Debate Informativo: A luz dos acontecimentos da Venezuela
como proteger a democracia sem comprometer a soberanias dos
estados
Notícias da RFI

*****

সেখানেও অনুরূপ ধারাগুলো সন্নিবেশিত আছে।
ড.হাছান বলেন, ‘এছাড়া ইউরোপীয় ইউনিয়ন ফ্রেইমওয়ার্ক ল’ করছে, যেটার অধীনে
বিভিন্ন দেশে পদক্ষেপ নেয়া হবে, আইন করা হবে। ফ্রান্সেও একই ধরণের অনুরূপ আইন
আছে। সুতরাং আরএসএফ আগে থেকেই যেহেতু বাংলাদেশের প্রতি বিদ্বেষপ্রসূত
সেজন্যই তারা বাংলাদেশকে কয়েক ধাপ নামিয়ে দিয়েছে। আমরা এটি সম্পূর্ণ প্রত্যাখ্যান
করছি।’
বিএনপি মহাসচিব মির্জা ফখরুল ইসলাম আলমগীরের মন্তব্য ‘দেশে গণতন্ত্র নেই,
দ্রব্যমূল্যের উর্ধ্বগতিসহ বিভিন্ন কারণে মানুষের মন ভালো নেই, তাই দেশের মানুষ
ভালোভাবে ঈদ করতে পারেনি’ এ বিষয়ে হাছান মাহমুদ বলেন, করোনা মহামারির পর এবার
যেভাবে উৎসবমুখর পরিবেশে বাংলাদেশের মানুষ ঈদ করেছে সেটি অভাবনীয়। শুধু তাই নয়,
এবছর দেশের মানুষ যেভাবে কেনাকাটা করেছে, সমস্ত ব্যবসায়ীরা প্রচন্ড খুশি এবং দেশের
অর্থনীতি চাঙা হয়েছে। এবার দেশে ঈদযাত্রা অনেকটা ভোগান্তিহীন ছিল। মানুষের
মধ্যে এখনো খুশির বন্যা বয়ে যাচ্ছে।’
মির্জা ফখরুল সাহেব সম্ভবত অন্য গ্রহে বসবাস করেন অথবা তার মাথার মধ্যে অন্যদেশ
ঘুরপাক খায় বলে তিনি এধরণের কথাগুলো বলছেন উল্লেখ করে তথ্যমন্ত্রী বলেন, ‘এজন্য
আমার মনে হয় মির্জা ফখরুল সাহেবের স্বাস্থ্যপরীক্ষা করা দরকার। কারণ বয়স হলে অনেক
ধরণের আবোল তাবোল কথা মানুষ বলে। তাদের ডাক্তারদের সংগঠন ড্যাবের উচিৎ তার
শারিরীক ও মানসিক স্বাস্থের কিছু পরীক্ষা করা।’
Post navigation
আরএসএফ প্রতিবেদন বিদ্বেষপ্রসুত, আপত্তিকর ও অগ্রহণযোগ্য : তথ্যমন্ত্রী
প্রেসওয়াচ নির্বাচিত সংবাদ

*****

## TASK TO COMPLETE
All that is wanted is an exact copy of the lines above from the one with "বিভিন্ন দেশে পদক্ষেপ" through the one with "মির্জা ফখরুল সাহেব সম্ভবত", with both ends included.

## ANSWER FOR THIS EXERCISE
বিভিন্ন দেশে পদক্ষেপ নেয়া হবে, আইন করা হবে। ফ্রান্সেও একই ধরণের অনুরূপ আইন
আছে। সুতরাং আরএসএফ আগে থেকেই যেহেতু বাংলাদেশের প্রতি বিদ্বেষপ্রসূত
সেজন্যই তারা বাংলাদেশকে কয়েক ধাপ নামিয়ে দিয়েছে। আমরা এটি সম্পূর্ণ প্রত্যাখ্যান
করছি।’
বিএনপি মহাসচিব মির্জা ফখরুল ইসলাম আলমগীরের মন্তব্য ‘দেশে গণতন্ত্র নেই,
দ্রব্যমূল্যের উর্ধ্বগতিসহ বিভিন্ন কারণে মানুষের মন ভালো নেই, তাই দেশের মানুষ
ভালোভাবে ঈদ করতে পারেনি’ এ বিষয়ে হাছান মাহমুদ বলেন, করোনা মহামারির পর এবার
যেভাবে উৎসবমুখর পরিবেশে বাংলাদেশের মানুষ ঈদ করেছে সেটি অভাবনীয়। শুধু তাই নয়,
এবছর দেশের মানুষ যেভাবে কেনাকাটা করেছে, সমস্ত ব্যবসায়ীরা প্রচন্ড খুশি এবং দেশের
অর্থনীতি চাঙা হয়েছে। এবার দেশে ঈদযাত্রা অনেকটা ভোগান্তিহীন ছিল। মানুষের
মধ্যে এখনো খুশির বন্যা বয়ে যাচ্ছে।’
মির্জা ফখরুল সাহেব সম্ভবত অন্য গ্রহে বসবাস করেন অথবা তার মাথার মধ্যে অন্যদেশ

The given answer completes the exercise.